*** Opening of PROVIDED DATA ***

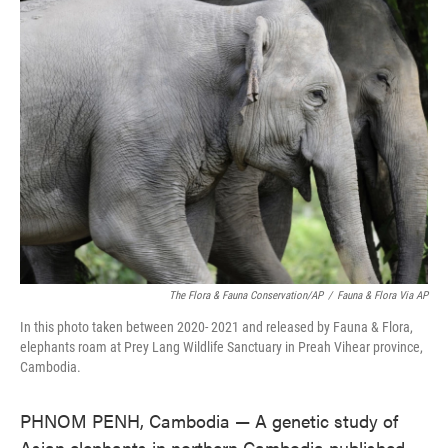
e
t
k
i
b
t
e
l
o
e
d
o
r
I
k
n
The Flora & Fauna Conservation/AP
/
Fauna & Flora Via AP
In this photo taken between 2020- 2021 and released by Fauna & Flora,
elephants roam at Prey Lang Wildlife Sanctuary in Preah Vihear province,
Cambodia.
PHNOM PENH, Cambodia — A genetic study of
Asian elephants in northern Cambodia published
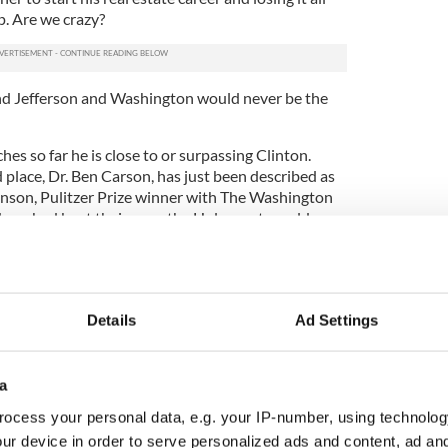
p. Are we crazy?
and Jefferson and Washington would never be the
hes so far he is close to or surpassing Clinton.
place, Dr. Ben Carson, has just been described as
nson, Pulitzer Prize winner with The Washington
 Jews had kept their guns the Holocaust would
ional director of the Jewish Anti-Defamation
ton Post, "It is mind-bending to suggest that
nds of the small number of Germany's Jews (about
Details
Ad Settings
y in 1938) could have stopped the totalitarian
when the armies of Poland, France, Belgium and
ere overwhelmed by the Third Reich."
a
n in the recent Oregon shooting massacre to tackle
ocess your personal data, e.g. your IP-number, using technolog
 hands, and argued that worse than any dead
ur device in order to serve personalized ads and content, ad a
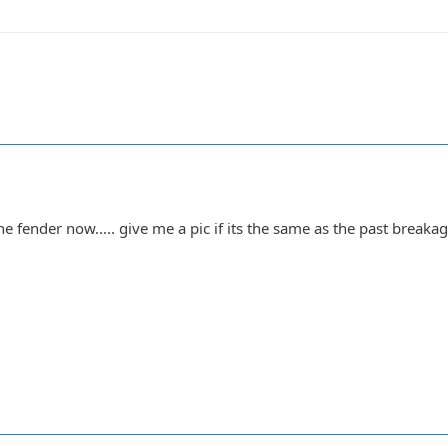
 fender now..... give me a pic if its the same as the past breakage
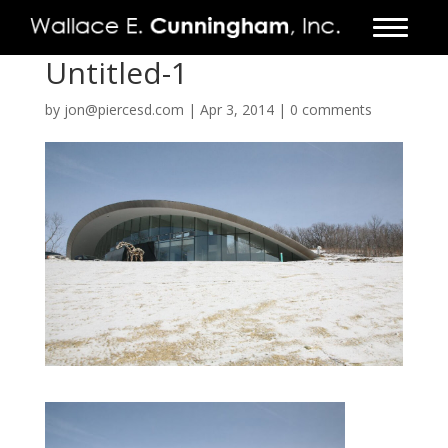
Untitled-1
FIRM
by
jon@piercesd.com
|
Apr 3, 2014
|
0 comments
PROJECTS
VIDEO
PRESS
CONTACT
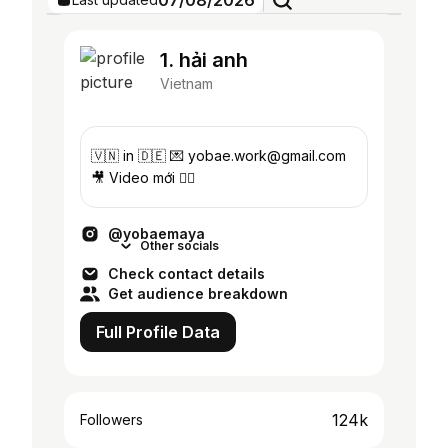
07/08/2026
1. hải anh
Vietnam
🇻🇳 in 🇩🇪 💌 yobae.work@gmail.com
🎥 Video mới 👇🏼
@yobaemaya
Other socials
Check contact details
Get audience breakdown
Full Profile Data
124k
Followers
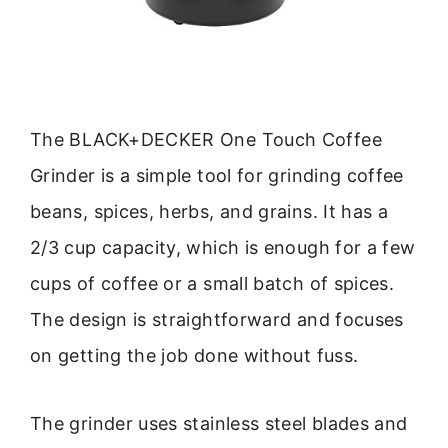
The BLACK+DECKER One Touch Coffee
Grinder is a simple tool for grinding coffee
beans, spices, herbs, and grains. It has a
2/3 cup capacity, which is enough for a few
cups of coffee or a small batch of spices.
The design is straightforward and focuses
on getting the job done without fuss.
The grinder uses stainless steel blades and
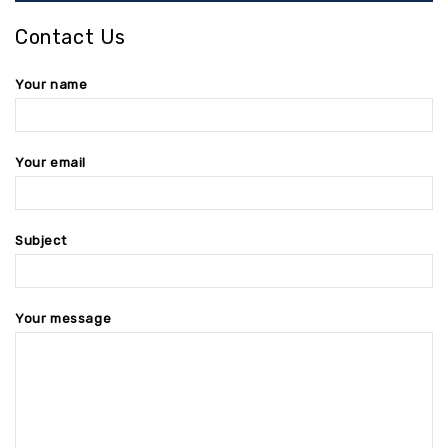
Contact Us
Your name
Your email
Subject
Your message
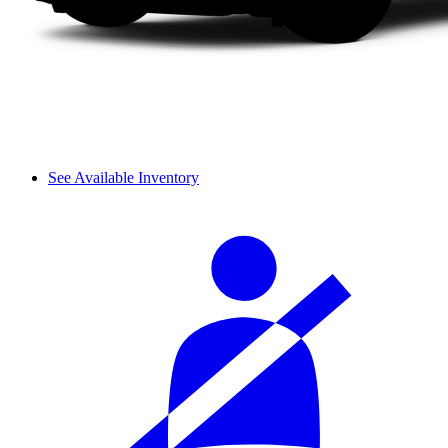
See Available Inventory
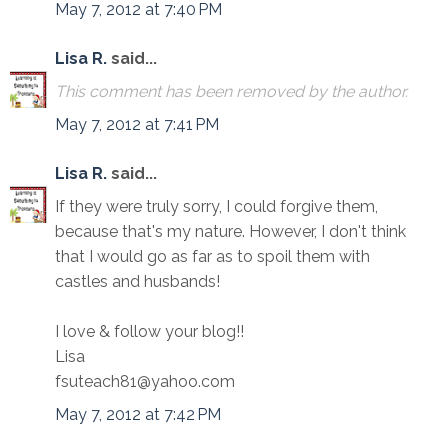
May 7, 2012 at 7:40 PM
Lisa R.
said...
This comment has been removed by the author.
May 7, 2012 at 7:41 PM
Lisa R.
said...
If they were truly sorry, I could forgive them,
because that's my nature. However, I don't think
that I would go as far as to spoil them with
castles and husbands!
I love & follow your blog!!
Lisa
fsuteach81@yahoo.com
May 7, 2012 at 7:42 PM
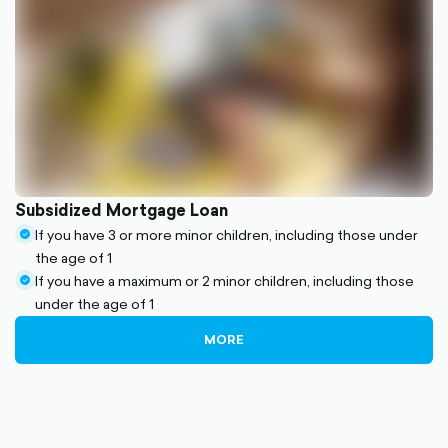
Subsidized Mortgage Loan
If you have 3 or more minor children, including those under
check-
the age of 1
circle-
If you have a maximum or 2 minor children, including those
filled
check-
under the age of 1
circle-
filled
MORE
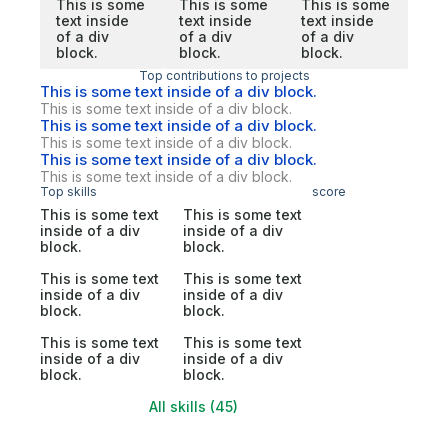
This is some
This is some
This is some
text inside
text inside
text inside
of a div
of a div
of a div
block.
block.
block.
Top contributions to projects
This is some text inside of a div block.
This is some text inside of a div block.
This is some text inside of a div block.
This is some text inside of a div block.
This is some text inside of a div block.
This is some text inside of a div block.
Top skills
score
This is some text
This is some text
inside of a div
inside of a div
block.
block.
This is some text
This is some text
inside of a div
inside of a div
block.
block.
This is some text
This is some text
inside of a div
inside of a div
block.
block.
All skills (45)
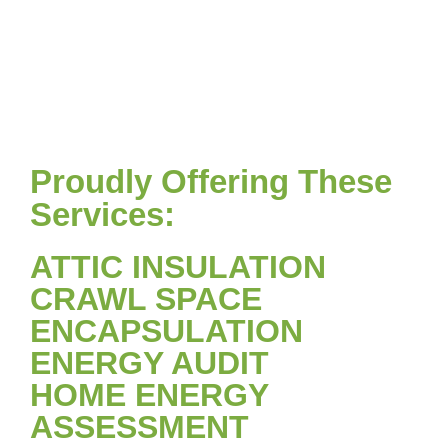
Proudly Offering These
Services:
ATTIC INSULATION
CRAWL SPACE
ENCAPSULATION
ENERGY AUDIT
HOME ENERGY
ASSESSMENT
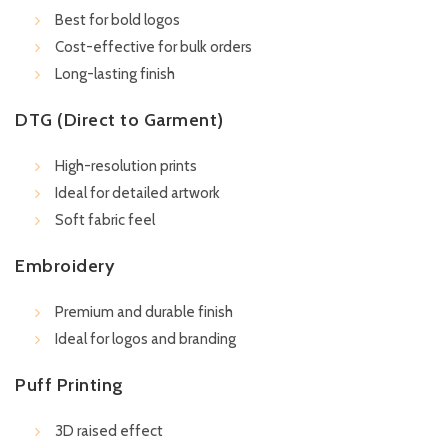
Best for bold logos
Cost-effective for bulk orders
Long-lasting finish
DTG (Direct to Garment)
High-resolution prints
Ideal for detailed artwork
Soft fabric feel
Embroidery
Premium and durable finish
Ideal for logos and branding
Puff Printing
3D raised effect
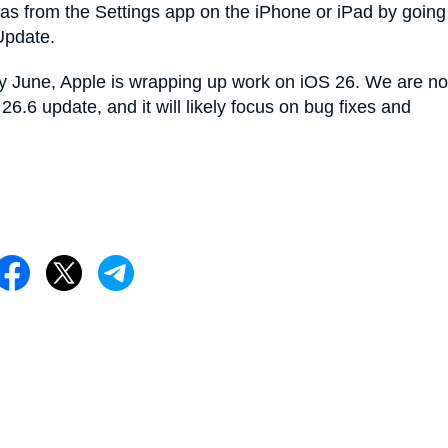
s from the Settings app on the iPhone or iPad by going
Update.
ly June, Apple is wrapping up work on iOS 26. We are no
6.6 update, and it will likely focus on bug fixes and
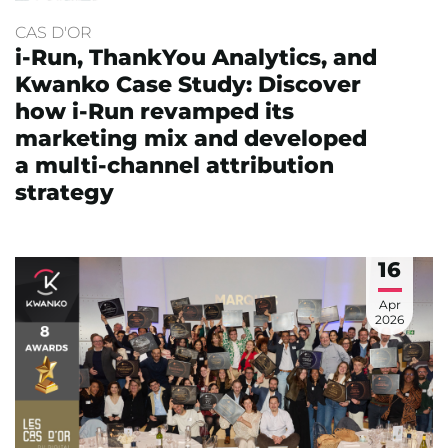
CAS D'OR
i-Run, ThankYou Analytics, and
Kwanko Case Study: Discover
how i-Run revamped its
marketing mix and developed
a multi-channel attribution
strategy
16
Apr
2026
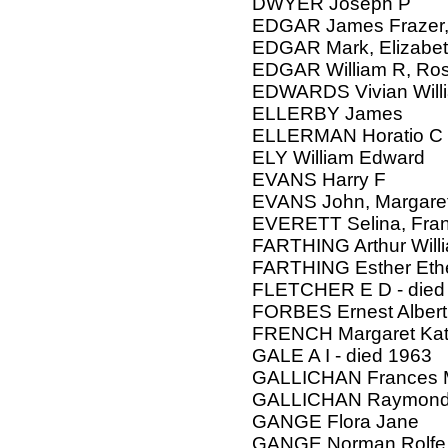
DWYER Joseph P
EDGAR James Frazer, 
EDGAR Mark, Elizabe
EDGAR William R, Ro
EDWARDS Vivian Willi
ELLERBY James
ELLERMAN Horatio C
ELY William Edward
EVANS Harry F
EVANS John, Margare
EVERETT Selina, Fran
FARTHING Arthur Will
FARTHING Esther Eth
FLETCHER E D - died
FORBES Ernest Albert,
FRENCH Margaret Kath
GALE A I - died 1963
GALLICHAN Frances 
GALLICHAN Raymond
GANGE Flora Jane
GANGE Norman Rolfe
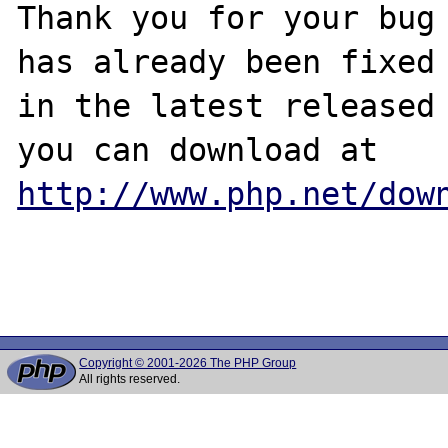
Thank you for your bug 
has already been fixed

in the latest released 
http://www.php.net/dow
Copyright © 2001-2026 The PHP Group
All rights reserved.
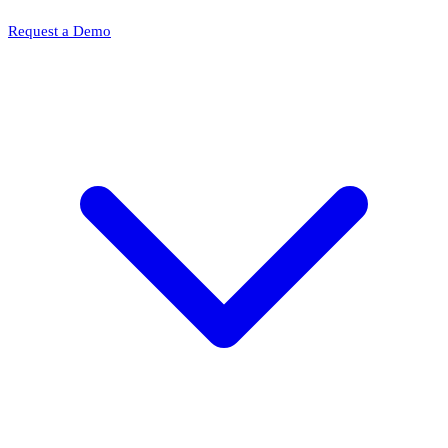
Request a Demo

*** Close of PROVIDED DATA ***

WHAT YOU WILL DO:
In the entries above, find each line containing the string "minor" and copy it.

EXERCISE OUTPUT:
If you have 3 or more minor children, including those under
If you have a maximum or 2 minor children, including those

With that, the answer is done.